Problem: In the records below, begin at the line that has "f walk to keep the Astros scoreless in the" and stop after the line that has "field that broke a 1-1 tie in the ninth."; quote those lines verbatim and nothing more.

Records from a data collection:
BEGIN

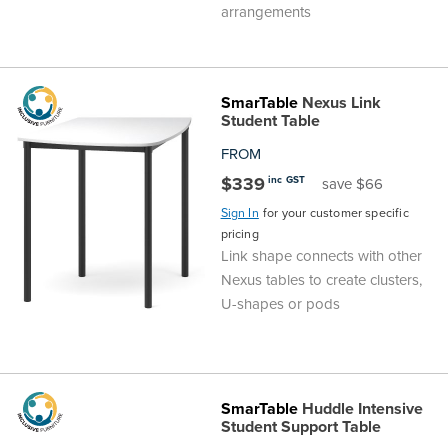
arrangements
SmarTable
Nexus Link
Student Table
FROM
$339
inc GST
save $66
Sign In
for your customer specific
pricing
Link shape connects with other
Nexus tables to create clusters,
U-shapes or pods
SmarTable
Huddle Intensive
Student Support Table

END
BEGIN

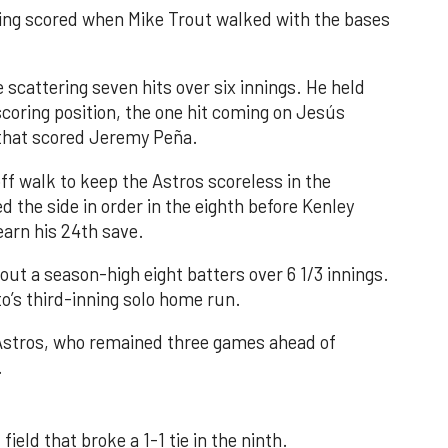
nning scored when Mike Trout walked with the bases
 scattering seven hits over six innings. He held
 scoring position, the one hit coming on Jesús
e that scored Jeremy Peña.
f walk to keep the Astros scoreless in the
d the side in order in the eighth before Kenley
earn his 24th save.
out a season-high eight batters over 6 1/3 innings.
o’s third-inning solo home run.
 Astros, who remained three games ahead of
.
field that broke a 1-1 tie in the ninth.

END
BEGIN

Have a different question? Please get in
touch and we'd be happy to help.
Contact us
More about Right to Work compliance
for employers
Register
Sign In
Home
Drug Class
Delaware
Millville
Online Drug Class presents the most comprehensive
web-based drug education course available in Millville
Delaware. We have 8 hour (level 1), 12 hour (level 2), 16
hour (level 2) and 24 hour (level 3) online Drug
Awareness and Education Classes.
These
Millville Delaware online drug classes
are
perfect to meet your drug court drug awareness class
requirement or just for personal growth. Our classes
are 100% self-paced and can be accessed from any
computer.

END

Task result:
f walk to keep the Astros scoreless in the
d the side in order in the eighth before Kenley
earn his 24th save.
out a season-high eight batters over 6 1/3 innings.
o’s third-inning solo home run.
 Astros, who remained three games ahead of
.
field that broke a 1-1 tie in the ninth.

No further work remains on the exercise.